The Dirichlet mixture prior is a trainable layer with (alphabet_size + 1) * $k$ weights. It takes as input a batch of count vectors corresponding to the columns of a MSA and the number of sequences of the alignment. It outputs a discrete probability distribution over the $k$ fundamental amino acid distributions for each count vector in the batch.

It can be used as follows: In the NeuroAlign model, every time a raw count vector of amino acids appears (inputs and outputs) it is replaced by the output of the DirichletMixturePrior. The weights of the prior itself can:

- be pretrained and freezed.
- be jointly trained with the model. If $L$ is the model loss, then probably a new loss $L' = \lambda L + (1-\lambda) CE(prior, truth)$ can be used.
- maybe be found online for some choices of $k$.

In [None]:
import time

alphabet_size = 5

class DirichletMixturePrior(layers.Layer):
    def __init__(self, k):
        super(DirichletMixturePrior, self).__init__()
        # Dirichlet parameters > 0
        self.alpha = tf.nn.softplus(self.add_weight(shape=(1, k, alphabet_size),
                                        name="alpha", initializer="uniform", trainable=True))
        # mixture coefficients that sum to 1
        self.mixture_coeff = tf.nn.softmax(self.add_weight(shape=(1, k),
                                        name="mixture_coeff", initializer="uniform", trainable=True))


    # in: n x alphabet_size count vectors 
    # out: n x k posterior probabilty distribution P(k | count)
    def call(self, counts, total_count):
        dist = tfp.distributions.DirichletMultinomial(total_count, self.alpha)
        probs = dist.prob(tf.expand_dims(counts, 1)) #P(count | p_k)
        mix_probs = self.mixture_coeff * probs
        return mix_probs / tf.reduce_sum(mix_probs, axis=-1, keepdims=True)



dirichlet_mixture = DirichletMixturePrior(k = 10)

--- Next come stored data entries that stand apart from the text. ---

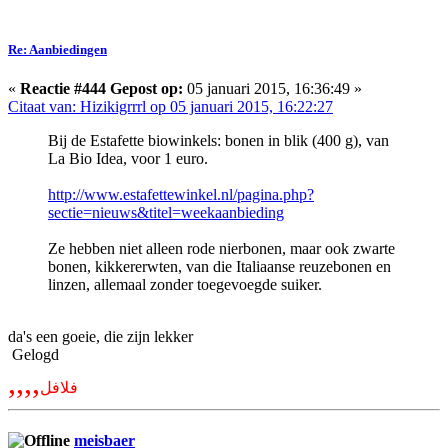
Re: Aanbiedingen
«
Reactie #444 Gepost op:
05 januari 2015, 16:36:49 »
Citaat van: Hizikigrrrl op 05 januari 2015, 16:22:27
Bij de Estafette biowinkels: bonen in blik (400 g), van
La Bio Idea, voor 1 euro.
http://www.estafettewinkel.nl/pagina.php?
sectie=nieuws&titel=weekaanbieding
Ze hebben niet alleen rode nierbonen, maar ook zwarte
bonen, kikkererwten, van die Italiaanse reuzebonen en
linzen, allemaal zonder toegevoegde suiker.
da's een goeie, die zijn lekker
Gelogd
,,,,
فلافل
meisbaer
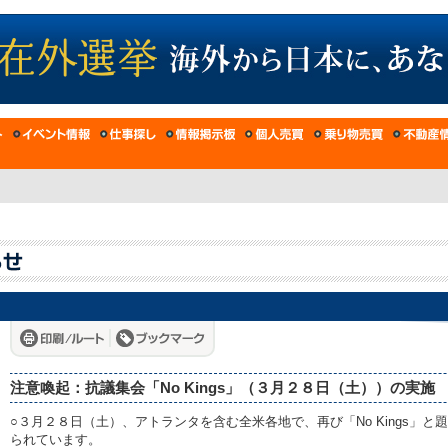
注意喚起：抗議集会「No Kings」（３月２８日（土））の実施
○３月２８日（土）、アトランタを含む全米各地で、再び「No Kings」
られています。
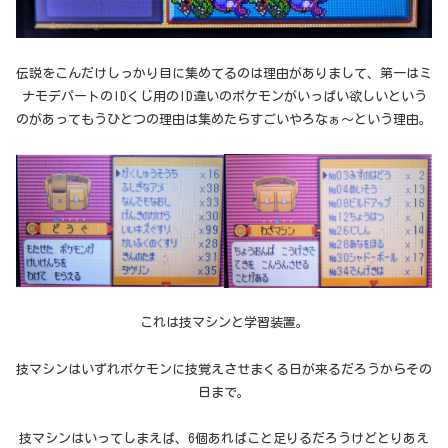
伝説をこんだけしっかり目に集めてるのは理由がありまして、第一はミ
ナモデパートのIDくじ用のID違いのポケモンがいっぱい欲しいという
のがあってもうひとつの理由は集めたらすごいやろなぁ〜という理由。
これは技マシンと学習装置。
技マシンはいずれポケモンに技覚えさせまくる日が来るだろうからその
日まで。
技マシンはいってしまえば、6個あればこと足りるだろうけどとりあえ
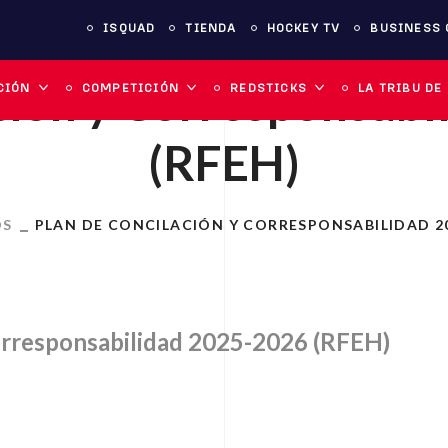
ISQUAD
TIENDA
HOCKEY TV
BUSINESS 
ción y Corresponsab
CIÓN
COMPETICIÓN
REDSTICKS
LA TRIBU DE
(RFEH)
OS
PLAN DE CONCILACIÓN Y CORRESPONSABILIDAD 20
orresponsabilidad 2025-2026 (RFEH)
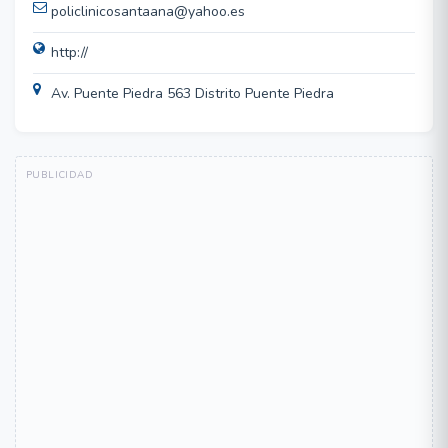
policlinicosantaana@yahoo.es
http://
Av. Puente Piedra 563 Distrito Puente Piedra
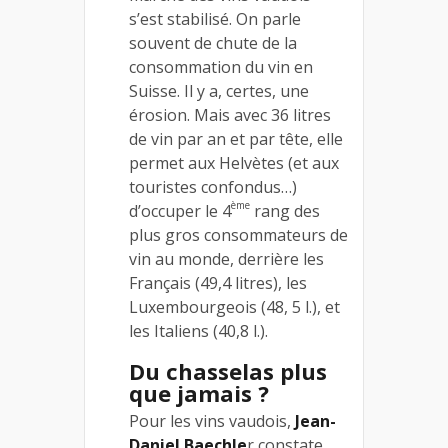
s’est stabilisé. On parle
souvent de chute de la
consommation du vin en
Suisse. Il y a, certes, une
érosion. Mais avec 36 litres
de vin par an et par tête, elle
permet aux Helvètes (et aux
touristes confondus…)
ème
d’occuper le 4
rang des
plus gros consommateurs de
vin au monde, derrière les
Français (49,4 litres), les
Luxembourgeois (48, 5 l.), et
les Italiens (40,8 l.).
Du chasselas plus
que jamais ?
Pour les vins vaudois,
Jean-
Daniel Baechle
r constate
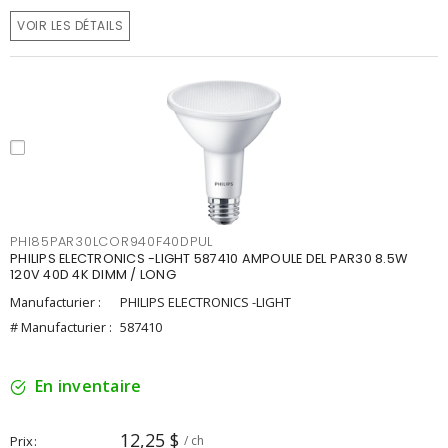
VOIR LES DÉTAILS
PHI85PAR30LCOR940F40DPUL
PHILIPS ELECTRONICS -LIGHT 587410 AMPOULE DEL PAR30 8.5W
120V 40D 4K DIMM / LONG
Manufacturier :
PHILIPS ELECTRONICS -LIGHT
# Manufacturier :
587410
En inventaire
12,25 $
Prix
/ ch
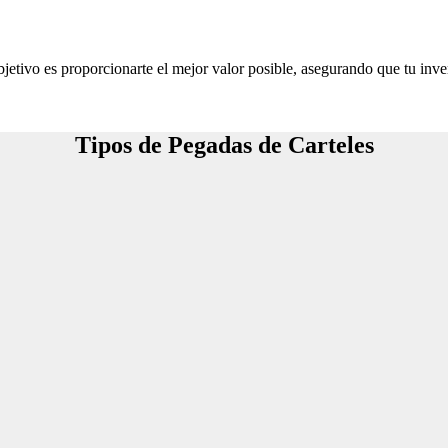
jetivo es proporcionarte el mejor valor posible, asegurando que tu inve
Tipos de Pegadas de Carteles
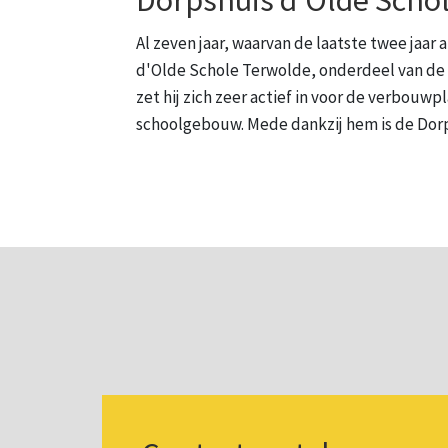
Al zeven jaar, waarvan de laatste twee jaar a
d'Olde Schole Terwolde, onderdeel van de 
zet hij zich zeer actief in voor de verbouw
schoolgebouw. Mede dankzij hem is de Dor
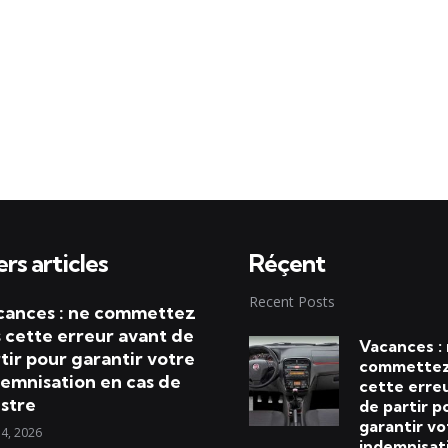
rs articles
Réçent
Recent Posts
cances : ne commettez
 cette erreur avant de
Vacances :
tir pour garantir votre
commettez
emnisation en cas de
cette erre
istre
de partir p
garantir vo
 4, 2026
indemnisat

# count vectors from a MSA
n = 7
samples = 8
draws = tf.random.categorical([[0.1, 0.3, 0.2, 0.2, 0.2] for _ in range(n)], samples)
counts = np.zeros((n, alphabet_size))
for i in range(alphabet_size):
    counts[:,i] = np.sum(draws == i, axis=-1)

start = time.time()
count_probs = dirichlet_mixture(counts, samples)
end = time.time()
print(end - start)

for i,(p,c) in enumerate(zip(count_probs, counts)):
    print("count vector: ", i,  c)
    print("prob: ", i,  p)